17.     E FFECT ON O THER E MPLOYEE B ENEFIT P LANS . The value of the Award subject to this Agreement shall not be included as compensation, earnings, salaries, or other similar terms used when calculating the Employee’s benefits under any employee benefit plan sponsored by the Company or any Affiliate, except as such plan otherwise expressly provides. The Company expressly reserves its rights to amend, modify, or terminate any of the Company’s or any Affiliate’s employee benefit plans.

18.     C HOICE OF L AW . The interpretation, performance and enforcement of this Agreement will be governed by the law of the state of California without regard to such state’s conflicts of laws rules.

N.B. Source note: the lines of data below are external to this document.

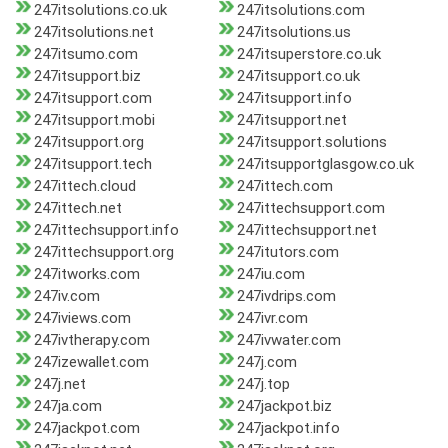
247itsolutions.co.uk
247itsolutions.com
247itsolutions.net
247itsolutions.us
247itsumo.com
247itsuperstore.co.uk
247itsupport.biz
247itsupport.co.uk
247itsupport.com
247itsupport.info
247itsupport.mobi
247itsupport.net
247itsupport.org
247itsupport.solutions
247itsupport.tech
247itsupportglasgow.co.uk
247ittech.cloud
247ittech.com
247ittech.net
247ittechsupport.com
247ittechsupport.info
247ittechsupport.net
247ittechsupport.org
247itutors.com
247itworks.com
247iu.com
247iv.com
247ivdrips.com
247iviews.com
247ivr.com
247ivtherapy.com
247ivwater.com
247izewallet.com
247j.com
247j.net
247j.top
247ja.com
247jackpot.biz
247jackpot.com
247jackpot.info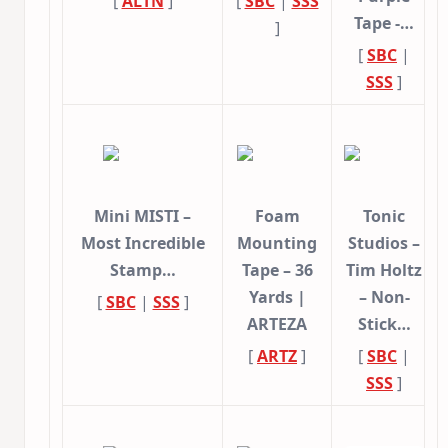
[
ALTN
]
[
SBC
|
SSS
Tape -…
]
[
SBC
|
SSS
]
Mini MISTI –
Foam
Tonic
Most Incredible
Mounting
Studios –
Stamp…
Tape – 36
Tim Holtz
Yards |
– Non-
[
SBC
|
SSS
]
ARTEZA
Stick…
[
ARTZ
]
[
SBC
|
SSS
]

19.     A MENDMENT . This Agreement may not be modified, amended or terminated except by an instrument in writing, signed by you and by a duly authorized representative of the Company. Notwithstanding the foregoing, this Agreement may be amended solely by the Board by a writing which specifically states that it is amending this Agreement, so long as a copy of such amendment is delivered to you, and provided that no such amendment adversely affecting your rights hereunder may be made without your written consent. Without limiting the foregoing, the Board reserves the right to change, by written notice to you, the provisions of this Agreement in any way it may deem necessary or advisable to carry out the purpose of the grant as a result of any change in applicable laws or regulations or any future law, regulation, ruling, or judicial decision, provided that any such change shall be applicable only to rights relating to that portion of the Award which is then subject to restrictions as provided herein.